**Study material**:
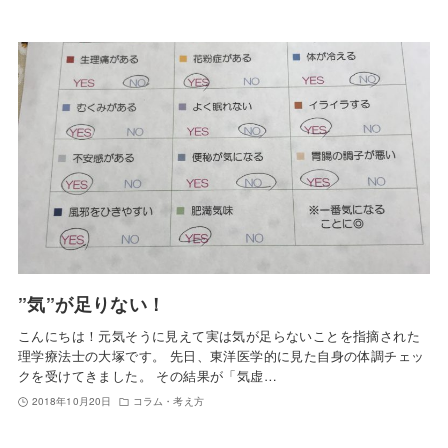
”気”が足りない！
こんにちは！元気そうに見えて実は気が足らないことを指摘された
理学療法士の大塚です。 先日、東洋医学的に見た自身の体調チェッ
クを受けてきました。 その結果が「気虚…
2018年10月20日
コラム・考え方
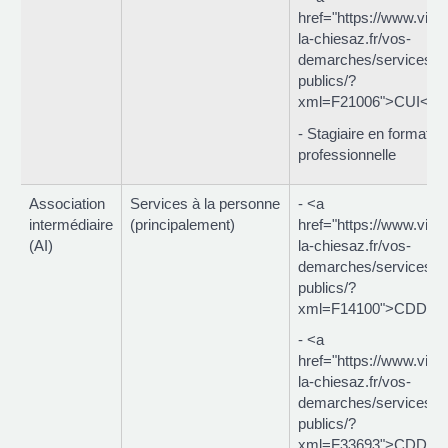
href="https://www.viuz
la-chiesaz.fr/vos-
demarches/services-
publics/?
xml=F21006">CUI</a
- Stagiaire en formatio
professionnelle
Association
Services à la personne
- <a
intermédiaire
(principalement)
href="https://www.viuz
(AI)
la-chiesaz.fr/vos-
demarches/services-
publics/?
xml=F14100">CDDI</
- <a
href="https://www.viuz
la-chiesaz.fr/vos-
demarches/services-
publics/?
xml=F33693">CDD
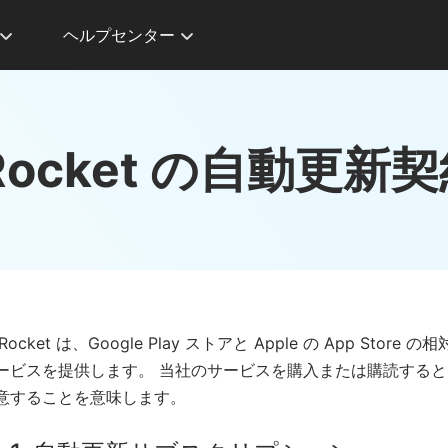
ヘルプセンター
Rocket の自動更新
iRocket は、Google Play ストアと Apple の App S
ービスを提供します。 当社のサービスを購入または購読する
意することを意味します。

**Task requirements**:
The images are to be left out; every line above should be set down exactly.

**Output of the exercise**:
”気”が足りない！
こんにちは！元気そうに見えて実は気が足らないことを指摘された
理学療法士の大塚です。 先日、東洋医学的に見た自身の体調チェッ
クを受けてきました。 その結果が「気虚…
2018年10月20日
コラム・考え方
href="https://www.viuz
la-chiesaz.fr/vos-
demarches/services-
publics/?
xml=F21006">CUI</a
- Stagiaire en formatio
professionnelle
Association
Services à la personne
- <a
intermédiaire
(principalement)
href="https://www.viuz
(AI)
la-chiesaz.fr/vos-
demarches/services-
publics/?
xml=F14100">CDDI</
- <a
href="https://www.viuz
la-chiesaz.fr/vos-
demarches/services-
publics/?
xml=F33693">CDD
ヘルプセンター
Rocket の自動更新
iRocket は、Google Play ストアと Apple の App S
ービスを提供します。 当社のサービスを購入または購読する
意することを意味します。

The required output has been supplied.